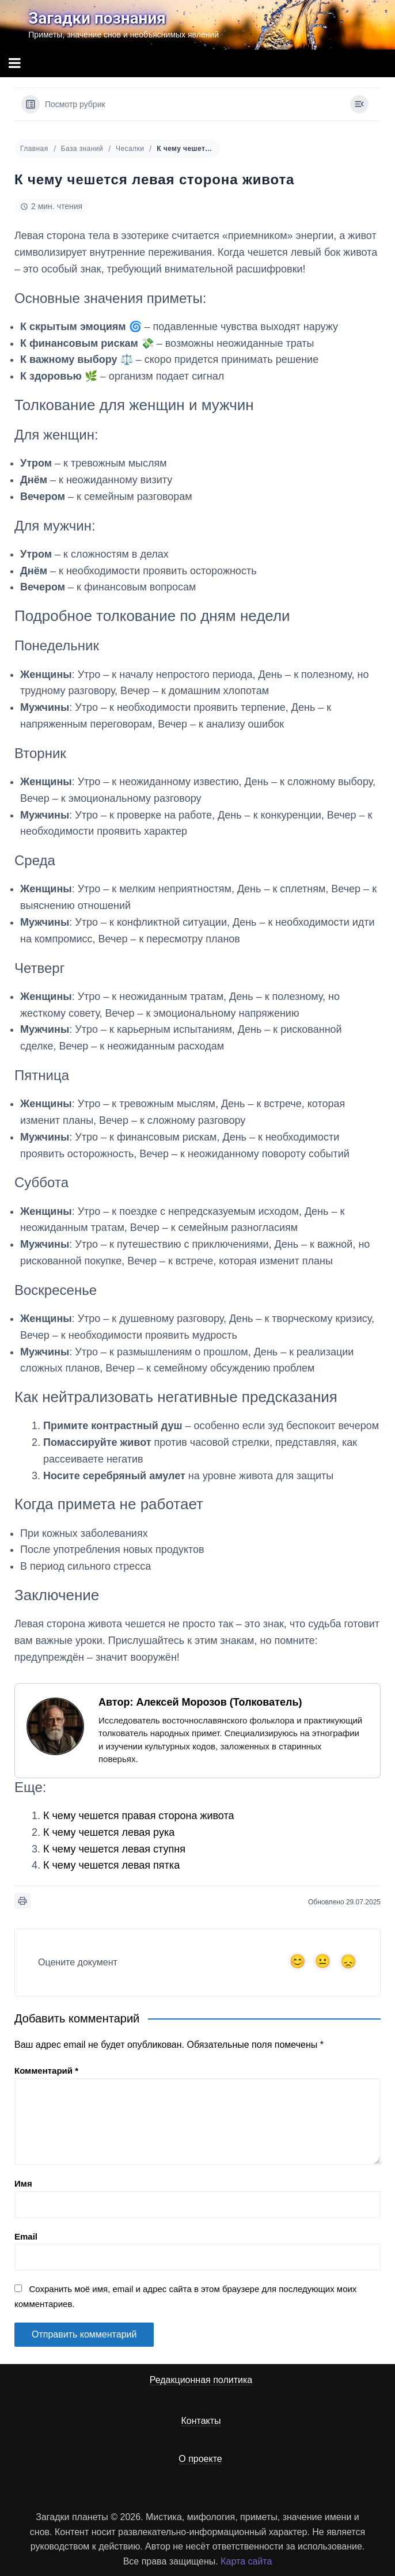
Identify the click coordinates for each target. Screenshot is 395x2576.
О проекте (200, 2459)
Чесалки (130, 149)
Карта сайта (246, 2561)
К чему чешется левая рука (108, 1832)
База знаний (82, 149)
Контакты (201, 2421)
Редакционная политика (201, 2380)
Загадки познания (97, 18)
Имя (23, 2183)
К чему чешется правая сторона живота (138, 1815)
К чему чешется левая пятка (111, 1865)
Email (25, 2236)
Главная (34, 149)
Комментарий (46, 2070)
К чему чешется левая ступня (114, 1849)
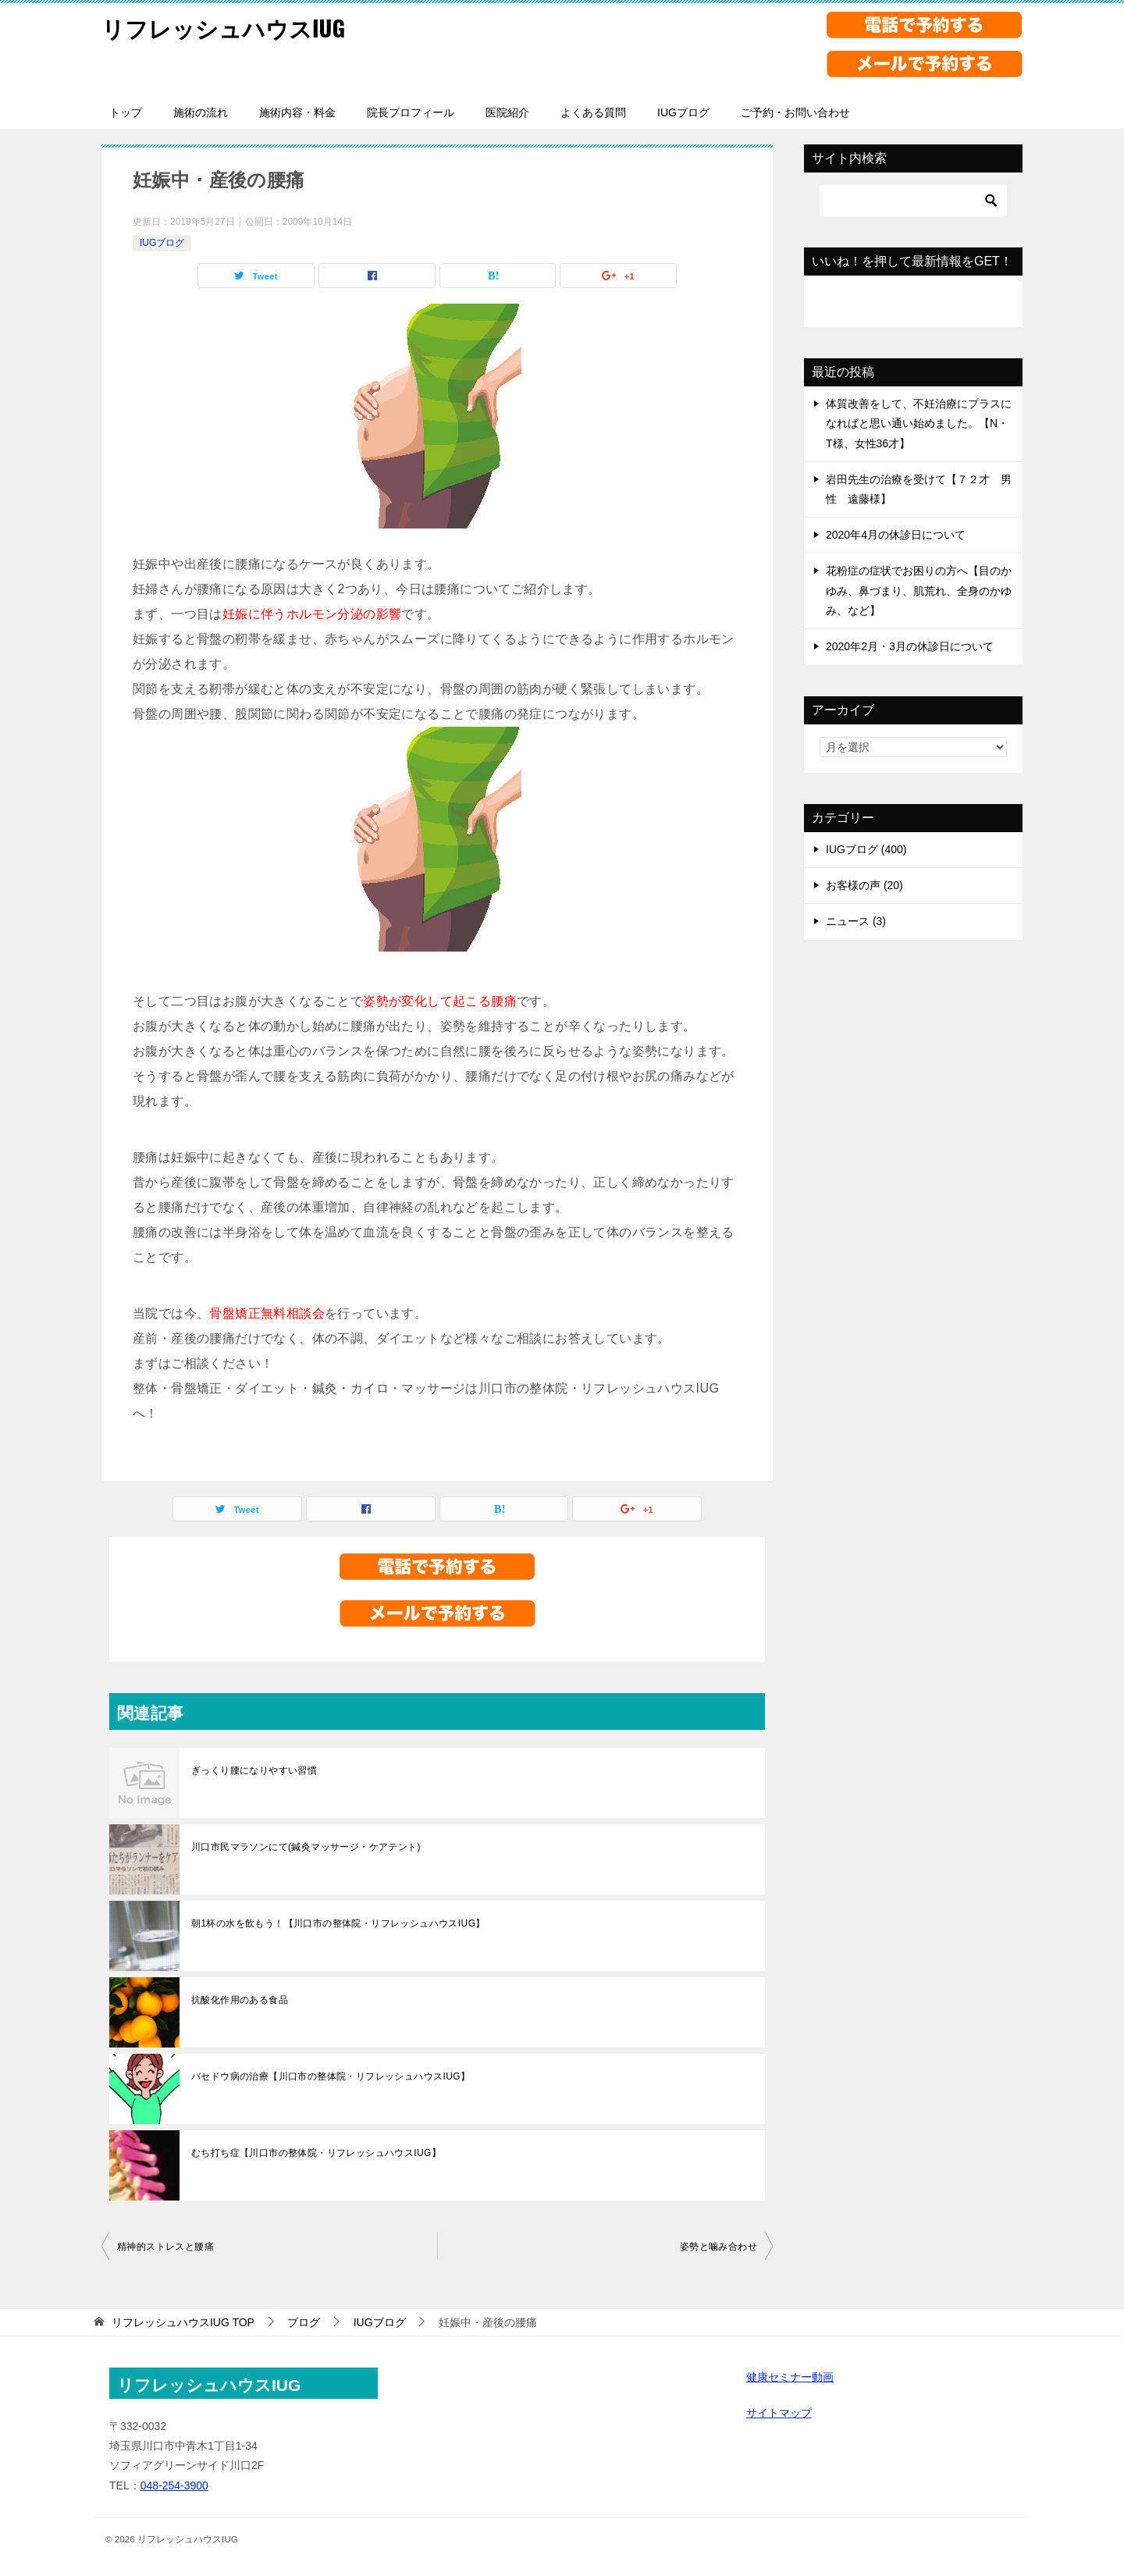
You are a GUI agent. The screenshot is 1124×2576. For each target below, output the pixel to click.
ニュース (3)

Task details>
For the material above, repeat each line exactly and leave out the pictures.

Expected output>
Identify the click coordinates for each target. Screenshot is 395x2576.
О проекте (200, 2459)
Чесалки (130, 149)
Карта сайта (246, 2561)
К чему чешется левая рука (108, 1832)
База знаний (82, 149)
Контакты (201, 2421)
Редакционная политика (201, 2380)
Загадки познания (97, 18)
Имя (23, 2183)
К чему чешется правая сторона живота (138, 1815)
К чему чешется левая пятка (111, 1865)
Email (25, 2236)
Главная (34, 149)
Комментарий (46, 2070)
К чему чешется левая ступня (114, 1849)
You are a GUI agent. The screenshot is 1124×2576. For each target below, output the pixel to click.
ニュース (3)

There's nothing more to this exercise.